Washington D.C, Chicago and San Francisco now in range of North Korea nukes
U.S. defense analysts now believe North Korea has as many as 60 nuclear bombs, and the ability to put them on missiles
The window to stop North Korea from being able to attack the U.S. with a nuclear bomb is closing fast.
U.S. defense analysts now believe North Korea has as many as 60 nuclear bombs, and the ability to put them on missiles. Kim Jong Un declared that the entire U.S. territory was within striking distance after his regime twice tested an intercontinental ballistic missile called the Hwasong-14 in July. On September 3, Pyongyang conducted its sixth and most powerful nuclear test yet.
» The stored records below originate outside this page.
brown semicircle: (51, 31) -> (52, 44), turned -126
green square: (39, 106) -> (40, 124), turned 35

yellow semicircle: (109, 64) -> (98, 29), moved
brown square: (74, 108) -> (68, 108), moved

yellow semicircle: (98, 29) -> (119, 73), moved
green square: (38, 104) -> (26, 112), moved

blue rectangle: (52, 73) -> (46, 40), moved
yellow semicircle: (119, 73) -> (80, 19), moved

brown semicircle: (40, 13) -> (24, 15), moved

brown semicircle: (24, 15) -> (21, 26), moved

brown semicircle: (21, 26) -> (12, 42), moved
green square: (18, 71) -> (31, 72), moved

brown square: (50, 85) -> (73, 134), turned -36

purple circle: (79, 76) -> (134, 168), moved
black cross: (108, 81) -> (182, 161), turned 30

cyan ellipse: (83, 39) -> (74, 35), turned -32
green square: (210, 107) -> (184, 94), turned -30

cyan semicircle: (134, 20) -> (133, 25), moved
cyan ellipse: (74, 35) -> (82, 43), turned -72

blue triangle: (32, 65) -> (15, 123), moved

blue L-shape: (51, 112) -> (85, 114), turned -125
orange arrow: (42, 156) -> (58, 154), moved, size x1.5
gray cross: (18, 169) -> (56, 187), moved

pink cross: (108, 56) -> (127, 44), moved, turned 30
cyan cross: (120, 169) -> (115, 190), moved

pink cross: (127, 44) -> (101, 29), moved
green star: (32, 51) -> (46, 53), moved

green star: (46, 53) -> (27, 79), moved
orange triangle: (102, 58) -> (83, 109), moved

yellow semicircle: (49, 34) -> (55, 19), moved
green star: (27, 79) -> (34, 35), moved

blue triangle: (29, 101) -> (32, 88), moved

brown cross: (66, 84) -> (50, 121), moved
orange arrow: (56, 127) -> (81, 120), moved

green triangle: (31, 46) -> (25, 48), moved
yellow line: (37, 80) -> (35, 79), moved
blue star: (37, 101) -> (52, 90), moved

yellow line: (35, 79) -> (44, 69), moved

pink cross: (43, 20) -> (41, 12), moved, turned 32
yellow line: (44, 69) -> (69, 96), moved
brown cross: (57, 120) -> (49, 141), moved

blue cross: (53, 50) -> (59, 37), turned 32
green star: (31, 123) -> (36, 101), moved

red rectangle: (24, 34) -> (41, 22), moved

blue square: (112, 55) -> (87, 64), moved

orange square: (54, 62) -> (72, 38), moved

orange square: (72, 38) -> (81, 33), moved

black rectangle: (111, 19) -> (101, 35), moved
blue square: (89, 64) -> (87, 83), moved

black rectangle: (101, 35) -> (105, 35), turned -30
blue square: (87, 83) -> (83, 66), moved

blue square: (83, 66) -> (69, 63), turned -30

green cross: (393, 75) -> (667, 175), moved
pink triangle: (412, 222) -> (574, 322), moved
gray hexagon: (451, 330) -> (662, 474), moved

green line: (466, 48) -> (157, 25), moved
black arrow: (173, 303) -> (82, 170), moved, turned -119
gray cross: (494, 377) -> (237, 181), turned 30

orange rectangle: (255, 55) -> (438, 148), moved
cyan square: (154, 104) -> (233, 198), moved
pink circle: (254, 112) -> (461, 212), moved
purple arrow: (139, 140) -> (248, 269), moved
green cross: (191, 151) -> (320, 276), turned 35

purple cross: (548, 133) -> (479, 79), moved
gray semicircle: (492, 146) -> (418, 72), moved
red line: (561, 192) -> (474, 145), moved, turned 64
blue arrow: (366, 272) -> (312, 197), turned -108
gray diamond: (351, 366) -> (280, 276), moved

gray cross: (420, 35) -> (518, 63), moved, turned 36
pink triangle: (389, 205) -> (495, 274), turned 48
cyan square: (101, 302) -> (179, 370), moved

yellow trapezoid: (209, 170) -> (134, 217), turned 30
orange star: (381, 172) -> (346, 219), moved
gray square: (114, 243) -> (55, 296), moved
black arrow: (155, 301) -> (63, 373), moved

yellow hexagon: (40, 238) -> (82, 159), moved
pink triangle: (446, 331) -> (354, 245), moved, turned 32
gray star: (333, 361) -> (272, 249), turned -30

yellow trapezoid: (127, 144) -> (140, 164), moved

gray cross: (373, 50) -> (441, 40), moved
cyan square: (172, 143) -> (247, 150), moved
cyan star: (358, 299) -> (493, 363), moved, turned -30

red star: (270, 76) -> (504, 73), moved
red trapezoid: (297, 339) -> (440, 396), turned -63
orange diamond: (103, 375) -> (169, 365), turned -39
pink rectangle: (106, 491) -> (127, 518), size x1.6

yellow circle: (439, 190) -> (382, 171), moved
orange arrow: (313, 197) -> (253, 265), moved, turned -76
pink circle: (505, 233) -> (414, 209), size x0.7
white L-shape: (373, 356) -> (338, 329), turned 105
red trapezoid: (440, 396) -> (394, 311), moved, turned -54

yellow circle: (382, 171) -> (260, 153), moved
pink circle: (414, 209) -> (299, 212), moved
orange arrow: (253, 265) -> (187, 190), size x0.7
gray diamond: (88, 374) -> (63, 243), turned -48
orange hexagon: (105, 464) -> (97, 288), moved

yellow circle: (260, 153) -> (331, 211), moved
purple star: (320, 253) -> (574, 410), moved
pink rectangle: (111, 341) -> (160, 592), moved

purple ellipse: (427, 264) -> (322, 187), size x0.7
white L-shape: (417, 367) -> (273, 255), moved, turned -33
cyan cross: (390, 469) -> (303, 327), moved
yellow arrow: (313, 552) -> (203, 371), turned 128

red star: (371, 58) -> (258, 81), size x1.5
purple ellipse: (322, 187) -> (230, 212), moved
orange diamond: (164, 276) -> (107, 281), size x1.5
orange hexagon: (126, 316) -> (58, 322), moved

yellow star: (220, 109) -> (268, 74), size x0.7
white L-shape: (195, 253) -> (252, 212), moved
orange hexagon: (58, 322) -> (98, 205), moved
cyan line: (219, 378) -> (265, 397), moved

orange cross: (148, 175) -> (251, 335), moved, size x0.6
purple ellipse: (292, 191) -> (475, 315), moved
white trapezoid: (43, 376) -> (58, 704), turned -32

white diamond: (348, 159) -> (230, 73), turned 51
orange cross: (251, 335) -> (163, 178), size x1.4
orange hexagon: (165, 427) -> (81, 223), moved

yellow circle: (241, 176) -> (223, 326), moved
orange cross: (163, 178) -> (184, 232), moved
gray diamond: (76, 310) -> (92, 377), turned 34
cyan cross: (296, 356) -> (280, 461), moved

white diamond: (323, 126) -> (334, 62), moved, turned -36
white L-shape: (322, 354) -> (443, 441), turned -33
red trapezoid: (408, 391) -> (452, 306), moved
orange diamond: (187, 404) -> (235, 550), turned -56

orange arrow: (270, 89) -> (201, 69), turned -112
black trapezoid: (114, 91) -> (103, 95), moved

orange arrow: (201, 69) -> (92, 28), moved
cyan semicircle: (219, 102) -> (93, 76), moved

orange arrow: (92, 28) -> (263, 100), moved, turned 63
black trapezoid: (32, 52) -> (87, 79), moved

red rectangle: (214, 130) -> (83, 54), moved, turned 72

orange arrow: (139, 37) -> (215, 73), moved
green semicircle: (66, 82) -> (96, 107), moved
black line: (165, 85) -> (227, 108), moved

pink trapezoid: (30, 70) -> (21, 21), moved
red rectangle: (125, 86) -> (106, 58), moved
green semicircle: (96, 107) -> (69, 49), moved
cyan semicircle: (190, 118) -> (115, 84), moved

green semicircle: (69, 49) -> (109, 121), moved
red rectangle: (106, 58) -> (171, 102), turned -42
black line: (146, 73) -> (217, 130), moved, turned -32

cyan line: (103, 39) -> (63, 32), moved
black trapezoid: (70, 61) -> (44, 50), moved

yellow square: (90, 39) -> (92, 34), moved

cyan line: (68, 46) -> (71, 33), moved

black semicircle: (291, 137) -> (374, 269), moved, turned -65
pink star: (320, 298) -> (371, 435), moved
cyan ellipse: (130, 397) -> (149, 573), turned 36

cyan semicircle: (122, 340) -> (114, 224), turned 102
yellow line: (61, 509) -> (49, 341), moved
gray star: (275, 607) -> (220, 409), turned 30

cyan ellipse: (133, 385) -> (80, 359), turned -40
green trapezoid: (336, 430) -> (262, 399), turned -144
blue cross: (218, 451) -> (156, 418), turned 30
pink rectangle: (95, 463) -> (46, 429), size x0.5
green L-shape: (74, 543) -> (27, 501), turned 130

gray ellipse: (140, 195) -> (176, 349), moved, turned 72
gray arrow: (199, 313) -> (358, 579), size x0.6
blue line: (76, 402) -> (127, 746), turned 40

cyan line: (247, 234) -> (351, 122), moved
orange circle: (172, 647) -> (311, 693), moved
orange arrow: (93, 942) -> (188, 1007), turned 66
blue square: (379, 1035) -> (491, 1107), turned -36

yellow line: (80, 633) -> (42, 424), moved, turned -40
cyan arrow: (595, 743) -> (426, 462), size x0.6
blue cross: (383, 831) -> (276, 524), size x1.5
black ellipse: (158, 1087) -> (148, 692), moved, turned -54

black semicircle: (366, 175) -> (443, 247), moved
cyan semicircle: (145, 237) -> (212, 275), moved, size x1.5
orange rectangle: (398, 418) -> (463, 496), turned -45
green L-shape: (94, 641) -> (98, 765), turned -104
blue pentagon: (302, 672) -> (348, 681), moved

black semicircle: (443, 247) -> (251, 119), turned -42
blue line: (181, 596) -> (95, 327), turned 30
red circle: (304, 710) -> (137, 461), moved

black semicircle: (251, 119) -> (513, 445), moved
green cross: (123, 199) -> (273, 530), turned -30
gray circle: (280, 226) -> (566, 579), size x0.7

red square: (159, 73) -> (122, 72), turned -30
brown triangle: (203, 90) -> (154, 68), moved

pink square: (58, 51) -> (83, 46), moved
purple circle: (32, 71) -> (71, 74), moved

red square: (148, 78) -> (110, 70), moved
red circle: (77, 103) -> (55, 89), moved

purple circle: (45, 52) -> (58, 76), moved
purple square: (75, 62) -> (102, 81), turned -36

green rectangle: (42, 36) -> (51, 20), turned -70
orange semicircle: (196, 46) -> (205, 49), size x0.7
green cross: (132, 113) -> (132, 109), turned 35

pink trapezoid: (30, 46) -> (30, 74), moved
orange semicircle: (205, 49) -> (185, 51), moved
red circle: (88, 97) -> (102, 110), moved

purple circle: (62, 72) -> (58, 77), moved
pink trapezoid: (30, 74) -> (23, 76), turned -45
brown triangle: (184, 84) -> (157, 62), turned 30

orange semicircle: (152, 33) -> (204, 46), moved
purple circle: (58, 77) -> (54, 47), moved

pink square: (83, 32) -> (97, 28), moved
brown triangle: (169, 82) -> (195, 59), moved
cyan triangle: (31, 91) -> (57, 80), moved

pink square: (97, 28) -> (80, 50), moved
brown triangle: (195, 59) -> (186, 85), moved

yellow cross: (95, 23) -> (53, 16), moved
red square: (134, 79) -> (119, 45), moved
After President Donald Trump vowed to unleash “fire and fury” on Kim’s regime, North Korea last month fired a missile over Japan into the Pacific Ocean. Kim said the test was a “prelude” to containing Guam, home to some of the most important U.S. military bases in the Pacific.
While North Korea already possesses the Taepodong-2, which can reach all parts of the U.S., analysts say it has been used only for launching satellites into orbit and probably wouldn’t be suitable for the delivery of nuclear warheads.
The Hwasong-14, a liquid-fueled missile, is the first ICBM that North Korea has tested. Questions remain about whether the missile can survive re-entry with a workable guidance-and-control system intact that can direct it to targets in the U.S.